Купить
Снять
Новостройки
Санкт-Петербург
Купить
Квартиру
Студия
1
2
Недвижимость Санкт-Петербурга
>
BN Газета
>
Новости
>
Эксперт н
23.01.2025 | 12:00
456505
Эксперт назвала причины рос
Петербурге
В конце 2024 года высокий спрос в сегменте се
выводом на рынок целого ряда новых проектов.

____

Go through the records above and copy every line holding the word "Санкт".

Санкт-Петербург
Недвижимость Санкт-Петербурга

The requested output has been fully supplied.